User Experience: The “New” SEO Performance Factor
User experience (UX) and the search engines, especially Google, have gone hand-in-hand for a long time. However, as more Google algorithm updates occur and spam tactics get eliminated, those in inbound marketing are being forced to look at quality metrics and strategies, rather than vanity metrics and quick fixes. While UX and search engine optimization (SEO) working together isn’t a new concept, it is a concept that is getting more attention as of late. Do you know if your insurance agency’s website is providing your customers and prospects with a positive user experience?
How Do I Evaluate the UX on My Website?
If you’re looking to evaluate the usability and experience of your website, try asking yourself the following questions:
- Is this website easy to use? Can I navigate through the pages quickly and easily?
- Is my website’s design up-to-date and professional?
- Does my website work across all browsers and mobile devices?
- Is my content unique and fresh?
- Is my content providing relevance and value to my target audience?
- Are my webforms easy to fill out? Do they ask for too much information up front?
While you can answer many of these questions by looking through your website, you should also take a look at your website data to determine the answers.

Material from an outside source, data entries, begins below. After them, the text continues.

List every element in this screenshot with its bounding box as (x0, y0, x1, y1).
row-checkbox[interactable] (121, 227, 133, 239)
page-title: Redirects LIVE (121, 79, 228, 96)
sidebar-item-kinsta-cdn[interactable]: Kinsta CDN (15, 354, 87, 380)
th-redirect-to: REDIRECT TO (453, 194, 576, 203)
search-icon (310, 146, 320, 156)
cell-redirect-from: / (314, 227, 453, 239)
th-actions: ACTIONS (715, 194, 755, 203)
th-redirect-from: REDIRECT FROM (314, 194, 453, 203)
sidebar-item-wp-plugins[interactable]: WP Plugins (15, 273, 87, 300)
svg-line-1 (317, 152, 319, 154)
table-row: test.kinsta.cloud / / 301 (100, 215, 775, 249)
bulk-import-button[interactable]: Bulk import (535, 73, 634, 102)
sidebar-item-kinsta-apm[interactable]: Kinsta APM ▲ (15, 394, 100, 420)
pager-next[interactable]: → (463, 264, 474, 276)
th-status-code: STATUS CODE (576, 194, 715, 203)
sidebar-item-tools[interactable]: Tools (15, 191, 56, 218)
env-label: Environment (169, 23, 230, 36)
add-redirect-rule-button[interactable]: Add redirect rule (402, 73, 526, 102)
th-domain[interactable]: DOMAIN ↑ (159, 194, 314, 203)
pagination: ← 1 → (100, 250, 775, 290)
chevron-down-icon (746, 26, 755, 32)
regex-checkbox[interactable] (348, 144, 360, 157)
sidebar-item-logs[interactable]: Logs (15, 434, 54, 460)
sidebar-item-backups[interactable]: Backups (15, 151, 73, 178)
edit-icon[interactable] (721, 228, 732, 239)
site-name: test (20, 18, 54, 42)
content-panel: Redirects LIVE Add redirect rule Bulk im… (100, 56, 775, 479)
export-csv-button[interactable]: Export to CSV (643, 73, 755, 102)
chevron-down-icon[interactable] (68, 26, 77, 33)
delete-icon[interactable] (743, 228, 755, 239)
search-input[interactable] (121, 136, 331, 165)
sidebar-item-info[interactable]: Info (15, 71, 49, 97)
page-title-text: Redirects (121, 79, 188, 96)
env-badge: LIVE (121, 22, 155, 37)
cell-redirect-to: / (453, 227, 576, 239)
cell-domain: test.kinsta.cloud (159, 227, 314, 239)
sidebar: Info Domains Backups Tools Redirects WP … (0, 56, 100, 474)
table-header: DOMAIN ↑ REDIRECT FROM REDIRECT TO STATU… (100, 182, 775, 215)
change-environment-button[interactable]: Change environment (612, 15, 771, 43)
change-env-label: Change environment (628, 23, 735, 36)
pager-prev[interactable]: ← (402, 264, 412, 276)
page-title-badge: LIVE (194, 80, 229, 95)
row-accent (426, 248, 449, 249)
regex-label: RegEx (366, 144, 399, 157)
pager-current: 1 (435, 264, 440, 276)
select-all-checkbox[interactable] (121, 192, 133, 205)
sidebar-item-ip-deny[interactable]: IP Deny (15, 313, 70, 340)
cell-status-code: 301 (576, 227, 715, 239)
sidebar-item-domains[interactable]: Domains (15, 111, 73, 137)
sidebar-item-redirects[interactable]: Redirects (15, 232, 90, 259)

Using Google Analytics, or whichever tracking software you choose, you should be able to see the following:
- How many visitors are coming to your website (from search and otherwise)
- How long visitors are staying on your website (and individual pages) and the percentage that leave quickly
- How many pages each visitor clicks through
- How many webforms are being filled out
- What browsers and devices visitors are coming from and their engagement metrics (time on site, pages per visit, etc.)

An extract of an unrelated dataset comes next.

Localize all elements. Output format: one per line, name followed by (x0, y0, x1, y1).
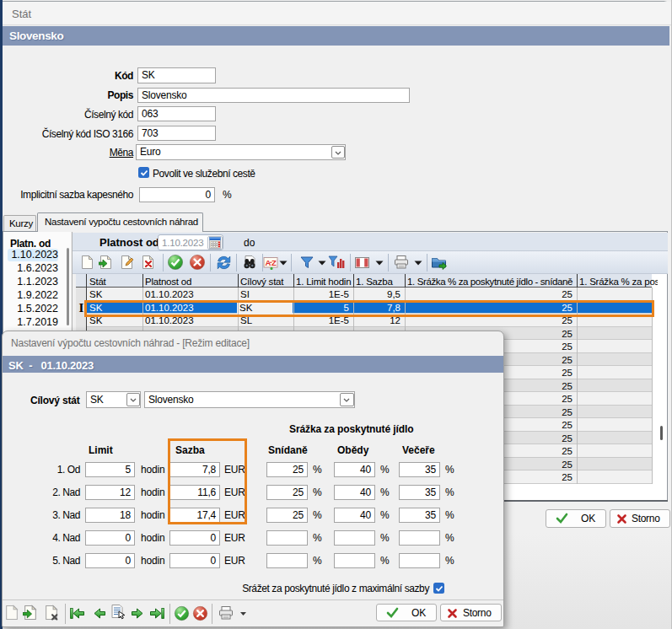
svg-text:Z: Z (271, 258, 277, 267)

If you find that your visitors aren’t sticking around and reading your pages or your blog posts, maybe it’s time you evaluate the type of content you are publishing. If your visitors are clicking through the pages of your site and staying on your site for a while, but are not filling out webforms, maybe you should evaluate your calls to action and structure of your forms. There are a number of conclusions you can come to by evaluating the look and feel of your website and the data behind it.
How Does UX Effect SEO?
Google’s intent has never changed. Their goal has always been to provide search users with valuable and relevant results to their queries. Their algorithm has gotten more sophisticated over the years, and they have methods of evaluating the usability and user experience of a website. Google and the other search engines can see what kind of content you’re providing, if your content is unique, if your website is easy to crawl (navigate), and much more. If the search engines decide your website isn’t providing value and relevance to searchers’ queries, or a positive user experience, they will likely place those websites that are above you in the search results (or not even display your website in those particular results). This can reduce the amount of traffic your website receives from the search engines, and subsequently, the webforms you receive from organic search.
While making improvements to your website is by no means a guaranteed fix for your SEO strategy, it can only help. Improving the usability of your website will ultimately result in a more positive user experience for your customers and prospects. With a positive user experience, your website visitors are much more likely to engage with you, read through your website content, call your agency, or fill out a webform.